What the exercise asks
Give back every line of the data exactly. Pictures are not part of the copy.

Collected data
::::::::::

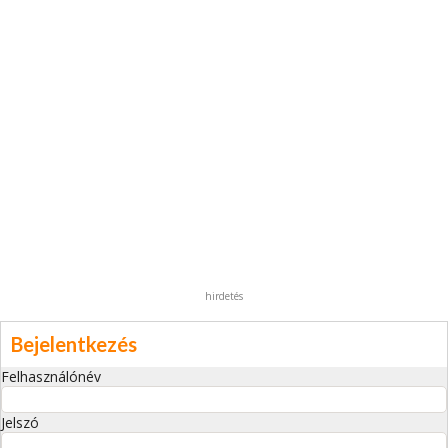
hirdetés
Bejelentkezés
Felhasználónév
Jelszó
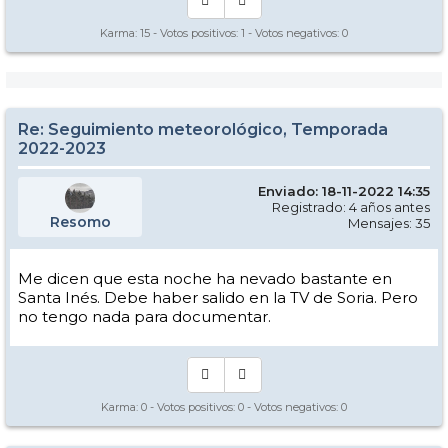
Karma:
15
- Votos positivos:
1
- Votos negativos:
0
Re: Seguimiento meteorológico, Temporada
2022-2023
Enviado: 18-11-2022 14:35
Registrado: 4 años antes
Resomo
Mensajes: 35
Me dicen que esta noche ha nevado bastante en
Santa Inés. Debe haber salido en la TV de Soria. Pero
no tengo nada para documentar.
Karma:
0
- Votos positivos:
0
- Votos negativos:
0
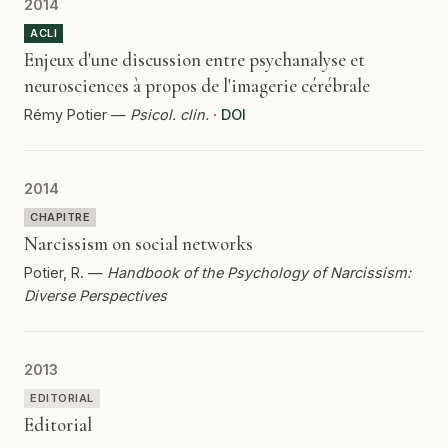
2014
ACLI
Enjeux d'une discussion entre psychanalyse et
neurosciences à propos de l'imagerie cérébrale
Rémy Potier —
Psicol. clin.
·
DOI
2014
CHAPITRE
Narcissism on social networks
Potier, R. —
Handbook of the Psychology of Narcissism:
Diverse Perspectives
2013
EDITORIAL
Editorial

::::::::::

Answer section
hirdetés
Bejelentkezés
Felhasználónév
Jelszó
Karma:
15
- Votos positivos:
1
- Votos negativos:
0
Re: Seguimiento meteorológico, Temporada
2022-2023
Enviado: 18-11-2022 14:35
Registrado: 4 años antes
Resomo
Mensajes: 35
Me dicen que esta noche ha nevado bastante en
Santa Inés. Debe haber salido en la TV de Soria. Pero
no tengo nada para documentar.
Karma:
0
- Votos positivos:
0
- Votos negativos:
0
2014
ACLI
Enjeux d'une discussion entre psychanalyse et
neurosciences à propos de l'imagerie cérébrale
Rémy Potier —
Psicol. clin.
·
DOI
2014
CHAPITRE
Narcissism on social networks
Potier, R. —
Handbook of the Psychology of Narcissism:
Diverse Perspectives
2013
EDITORIAL
Editorial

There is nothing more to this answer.